• [Task item]:
Reproduce the listing that follows in full. Omit its images.

**** Stored data

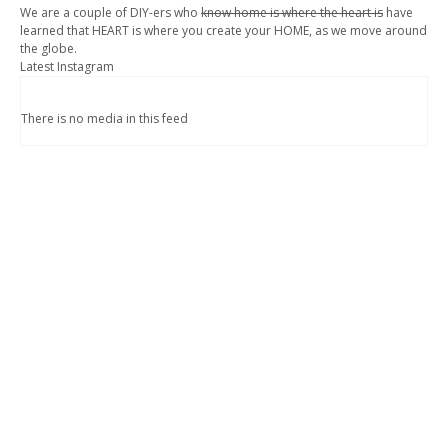
We are a couple of DIY-ers who
know home is where the heart is
have
learned that HEART is where you create your HOME, as we move around
the globe.
Latest Instagram
There is no media in this feed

********

• [Task output]:
We are a couple of DIY-ers who
know home is where the heart is
have
learned that HEART is where you create your HOME, as we move around
the globe.
Latest Instagram
There is no media in this feed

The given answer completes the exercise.